Load balancer dashboards
The Load Balancer dashboards monitor network load balancing with F5 BIG IP technology. The Load Balancer dashboards provide an insight into the distribution of network traffic across server resources in multiple geographies. These servers can be on premises or hosted on cloud. These dashboards provide visualizations on the performance and availability of your global applications.
Data centers that are spread geographically can slow down user requests and network traffic needs that must be managed instantly and load balance during peak demands and downtime. The number of application connection requests and utilization from users can exceed the capacity of a server that hosts the application. The load balancing mechanism helps to distribute the inbound requests and processing load of responses across a group of servers that run the same application effectively.
Load balancer components
- Global Traffic Manager (GTM)
GTM is also called as BIG-IP DNS that improves the performance and availability of your global applications by sending users to the closest or best-performing physical, virtual, or cloud environment. It also hyperscales and secures your DNS infrastructure from DDoS attacks.
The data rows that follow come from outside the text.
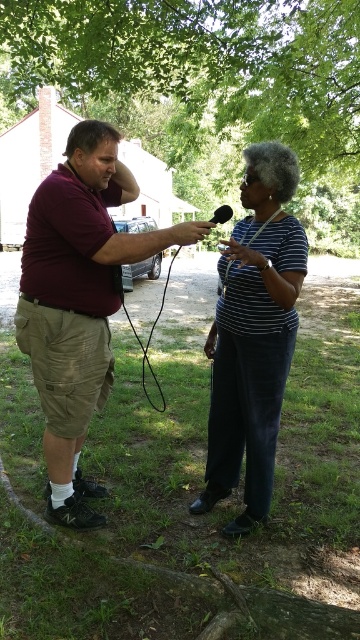 Does maroon shirt at left have a greater height compared to striped fabric shirt at center?

Correct, maroon shirt at left is much taller as striped fabric shirt at center.

Does maroon shirt at left have a lesser width compared to striped fabric shirt at center?

No, maroon shirt at left is not thinner than striped fabric shirt at center.

Where is `maroon shirt at left`? The width and height of the screenshot is (360, 640). maroon shirt at left is located at coordinates (78, 300).

Is the position of striped fabric shirt at center less distant than that of black matte microphone at center?

That is True.

Is the position of striped fabric shirt at center more distant than that of black matte microphone at center?

No, striped fabric shirt at center is closer to the viewer.

This screenshot has height=640, width=360. Find the location of `striped fabric shirt at center`. striped fabric shirt at center is located at coordinates (254, 333).

Where is `striped fabric shirt at center`? This screenshot has height=640, width=360. striped fabric shirt at center is located at coordinates (254, 333).

Which is behind, point (123, 88) or point (249, 147)?

Positioned behind is point (123, 88).

Who is shorter, green leafy tree at upper center or striped fabric shirt at center?

Standing shorter between the two is striped fabric shirt at center.

Where is `green leafy tree at upper center`? green leafy tree at upper center is located at coordinates (209, 83). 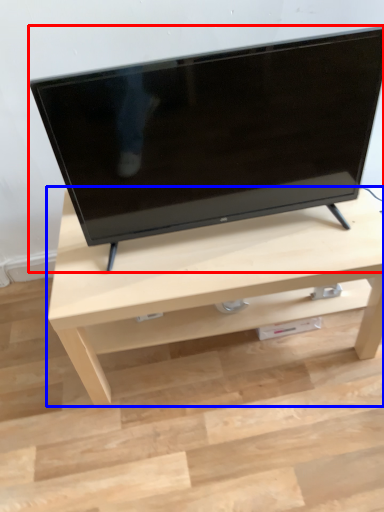 Question: Among these objects, which one is nearest to the camera, television (highlighted by a red box) or table (highlighted by a blue box)?

Choices:
 (A) television
 (B) table

Answer: (A) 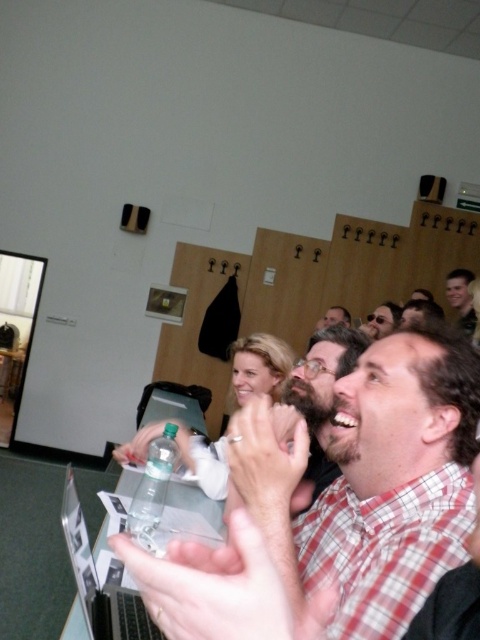 You are standing at the entrance of the conference room and want to locate the person wearing the plaid shirt at center. Based on the coordinates provided, in which direction should you look to find them?

The plaid shirt at center is located at coordinates point (371,483), which means you should look towards the lower right direction to find them.

You are organizing a group photo and need to arrange two individuals based on their clothing and hair. The plaid shirt at center and light brown hair at upper right must be positioned side by side. Which person should stand on the left to ensure the arrangement looks balanced?

The plaid shirt at center should stand on the left because its width is larger than the light brown hair at upper right, creating a balanced arrangement. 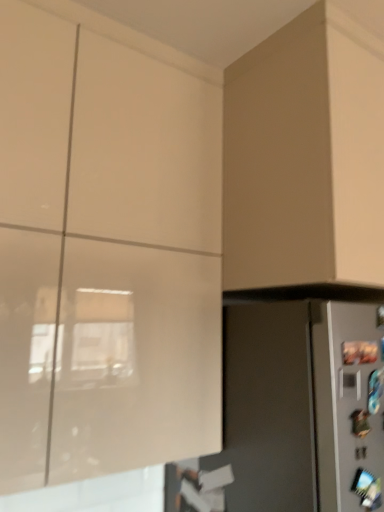 You are a GUI agent. You are given a task and a screenshot of the screen. Output one action in this format:
    pyautogui.click(x=<x>, y=<y>)
    Task: Click on the matte white cabinet at upper left, which is counted as the 2th cabinetry, starting from the right
    This screenshot has height=512, width=384.
    Given the screenshot: What is the action you would take?
    pyautogui.click(x=105, y=248)

Find the location of `matte gray refrigerator at lower right`. matte gray refrigerator at lower right is located at coordinates (296, 410).

You are a GUI agent. You are given a task and a screenshot of the screen. Output one action in this format:
    pyautogui.click(x=<x>, y=<y>)
    Task: Click on the matte beige cabinet at upper right, arranged as the second cabinetry when viewed from the left
    This screenshot has height=512, width=384.
    Given the screenshot: What is the action you would take?
    pyautogui.click(x=305, y=156)

The width and height of the screenshot is (384, 512). Identify the location of matte white cabinet at upper left, which is counted as the 2th cabinetry, starting from the right. (105, 248).

Is matte white cabinet at upper left, which is counted as the 2th cabinetry, starting from the right, closer to camera compared to matte beige cabinet at upper right, arranged as the second cabinetry when viewed from the left?

Yes, it is.

The image size is (384, 512). Identify the location of cabinetry that appears on the left of matte beige cabinet at upper right, acting as the 1th cabinetry starting from the right. (105, 248).

Would you say matte white cabinet at upper left, arranged as the 1th cabinetry when viewed from the left, is inside or outside matte beige cabinet at upper right, arranged as the second cabinetry when viewed from the left?

matte white cabinet at upper left, arranged as the 1th cabinetry when viewed from the left, lies outside matte beige cabinet at upper right, arranged as the second cabinetry when viewed from the left.

Is there a large distance between matte white cabinet at upper left, which is counted as the 2th cabinetry, starting from the right, and matte beige cabinet at upper right, acting as the 1th cabinetry starting from the right?

No, matte white cabinet at upper left, which is counted as the 2th cabinetry, starting from the right, is not far from matte beige cabinet at upper right, acting as the 1th cabinetry starting from the right.

Measure the distance between matte gray refrigerator at lower right and matte beige cabinet at upper right, acting as the 1th cabinetry starting from the right.

matte gray refrigerator at lower right is 13.05 inches from matte beige cabinet at upper right, acting as the 1th cabinetry starting from the right.

Considering the points (362, 499) and (327, 267), which point is behind, point (362, 499) or point (327, 267)?

Positioned behind is point (327, 267).

Would you consider matte gray refrigerator at lower right to be distant from matte beige cabinet at upper right, arranged as the second cabinetry when viewed from the left?

No, there isn't a large distance between matte gray refrigerator at lower right and matte beige cabinet at upper right, arranged as the second cabinetry when viewed from the left.

What's the angular difference between matte gray refrigerator at lower right and matte beige cabinet at upper right, acting as the 1th cabinetry starting from the right,'s facing directions?

They differ by 3.64e-05 degrees in their facing directions.

Considering the relative positions of matte beige cabinet at upper right, acting as the 1th cabinetry starting from the right, and matte gray refrigerator at lower right in the image provided, is matte beige cabinet at upper right, acting as the 1th cabinetry starting from the right, to the left or to the right of matte gray refrigerator at lower right?

From the image, it's evident that matte beige cabinet at upper right, acting as the 1th cabinetry starting from the right, is to the right of matte gray refrigerator at lower right.

Between matte beige cabinet at upper right, acting as the 1th cabinetry starting from the right, and matte gray refrigerator at lower right, which one has smaller size?

With smaller size is matte beige cabinet at upper right, acting as the 1th cabinetry starting from the right.

From the image's perspective, which is above, matte beige cabinet at upper right, acting as the 1th cabinetry starting from the right, or matte gray refrigerator at lower right?

matte beige cabinet at upper right, acting as the 1th cabinetry starting from the right, is shown above in the image.

From the image's perspective, would you say matte beige cabinet at upper right, arranged as the second cabinetry when viewed from the left, is shown under matte white cabinet at upper left, arranged as the 1th cabinetry when viewed from the left?

No, from the image's perspective, matte beige cabinet at upper right, arranged as the second cabinetry when viewed from the left, is not below matte white cabinet at upper left, arranged as the 1th cabinetry when viewed from the left.

Considering the relative sizes of matte beige cabinet at upper right, arranged as the second cabinetry when viewed from the left, and matte white cabinet at upper left, which is counted as the 2th cabinetry, starting from the right, in the image provided, is matte beige cabinet at upper right, arranged as the second cabinetry when viewed from the left, shorter than matte white cabinet at upper left, which is counted as the 2th cabinetry, starting from the right,?

Indeed, matte beige cabinet at upper right, arranged as the second cabinetry when viewed from the left, has a lesser height compared to matte white cabinet at upper left, which is counted as the 2th cabinetry, starting from the right.

Is matte beige cabinet at upper right, arranged as the second cabinetry when viewed from the left, far away from matte white cabinet at upper left, arranged as the 1th cabinetry when viewed from the left?

Actually, matte beige cabinet at upper right, arranged as the second cabinetry when viewed from the left, and matte white cabinet at upper left, arranged as the 1th cabinetry when viewed from the left, are a little close together.

Considering the relative sizes of matte white cabinet at upper left, arranged as the 1th cabinetry when viewed from the left, and matte gray refrigerator at lower right in the image provided, is matte white cabinet at upper left, arranged as the 1th cabinetry when viewed from the left, shorter than matte gray refrigerator at lower right?

No, matte white cabinet at upper left, arranged as the 1th cabinetry when viewed from the left, is not shorter than matte gray refrigerator at lower right.

Based on the photo, how distant is matte white cabinet at upper left, arranged as the 1th cabinetry when viewed from the left, from matte gray refrigerator at lower right?

matte white cabinet at upper left, arranged as the 1th cabinetry when viewed from the left, is 13.02 inches away from matte gray refrigerator at lower right.

Are matte white cabinet at upper left, which is counted as the 2th cabinetry, starting from the right, and matte gray refrigerator at lower right far apart?

matte white cabinet at upper left, which is counted as the 2th cabinetry, starting from the right, is actually quite close to matte gray refrigerator at lower right.

Looking at this image, from a real-world perspective, which is physically below, matte white cabinet at upper left, which is counted as the 2th cabinetry, starting from the right, or matte gray refrigerator at lower right?

In real-world perspective, matte gray refrigerator at lower right is lower.

Considering the relative positions of matte gray refrigerator at lower right and matte white cabinet at upper left, which is counted as the 2th cabinetry, starting from the right, in the image provided, is matte gray refrigerator at lower right in front of matte white cabinet at upper left, which is counted as the 2th cabinetry, starting from the right,?

No, matte gray refrigerator at lower right is further to the viewer.

Is matte gray refrigerator at lower right looking in the opposite direction of matte white cabinet at upper left, arranged as the 1th cabinetry when viewed from the left?

No, matte gray refrigerator at lower right's orientation is not away from matte white cabinet at upper left, arranged as the 1th cabinetry when viewed from the left.

Is matte gray refrigerator at lower right far away from matte white cabinet at upper left, arranged as the 1th cabinetry when viewed from the left?

matte gray refrigerator at lower right is actually quite close to matte white cabinet at upper left, arranged as the 1th cabinetry when viewed from the left.

From a real-world perspective, who is located lower, matte gray refrigerator at lower right or matte white cabinet at upper left, which is counted as the 2th cabinetry, starting from the right?

matte gray refrigerator at lower right, from a real-world perspective.

At what (x,y) coordinates should I click in order to perform the action: click on cabinetry above the matte white cabinet at upper left, arranged as the 1th cabinetry when viewed from the left (from a real-world perspective). Please return your answer as a coordinate pair (x, y). Looking at the image, I should click on [x=305, y=156].

Locate an element on the screen. The width and height of the screenshot is (384, 512). cabinetry located behind the matte gray refrigerator at lower right is located at coordinates (305, 156).

Which object lies further to the anchor point matte gray refrigerator at lower right, matte beige cabinet at upper right, acting as the 1th cabinetry starting from the right, or matte white cabinet at upper left, which is counted as the 2th cabinetry, starting from the right?

matte beige cabinet at upper right, acting as the 1th cabinetry starting from the right, lies further to matte gray refrigerator at lower right than the other object.

From the image, which object appears to be farther from matte beige cabinet at upper right, acting as the 1th cabinetry starting from the right, matte white cabinet at upper left, which is counted as the 2th cabinetry, starting from the right, or matte gray refrigerator at lower right?

matte white cabinet at upper left, which is counted as the 2th cabinetry, starting from the right, is positioned further to the anchor matte beige cabinet at upper right, acting as the 1th cabinetry starting from the right.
BIG-IP’s module built to monitor the availability and performance of global resources and use that information to manage network traffic patterns.
- Local Traffic Manager (LTM)
BIG-IP’s module that manages and optimizes traffic for network applications and clients. BIG-IP LTM treats all network traffic as stateful connection flows. Even connectionless protocols such as User Datagram Protocol (UDP) and Internet Control Message Protocol (ICMP) are tracked as flows.
- Virtual servers
A virtual server allows BIG-IP systems to send, receive, process, and relay network traffic. A virtual server is a proxy of the actual server (physical, virtual, or container). Combined with a virtual IP address, which is the application endpoint that is presented to the outside world.
- Pools
A configuration object that groups pool members together to receive and process network traffic that is determined by a specified load balancing algorithm. Collections of similar services available on any number of hosts.
- Pool members
A pool member is a node and service port to which BIG-IP LTM can load balance the network traffic. Nodes can be members of multiple pools.
The pool member includes the definition of the application port and the IP address of the physical or virtual server. Refer to it as the service. Unique load balancing and health monitoring based on the services instead of the host.
- Nodes
A configuration object represented by the IP address of a device on the network.
- Wide IPs
The Fully Qualified Domain Name (FQDN) of a service.
Load balancing methods
Static load balancing methods do not use any traffic metrics from the node to distribute traffic. Dynamic load balancing methods use traffic metrics from the node to distribute traffic.
Health monitors keep a close eye on the health of a resource to deem it available or unavailable. They are independent of load balancing methods.
Performance monitors measure the hosts performance and dynamically send traffic to hosts in the pool. They work with corresponding dynamic load balancing methods. Health monitors can be applied at the node level or at the pool level, but performance monitors can be applied at the node level only.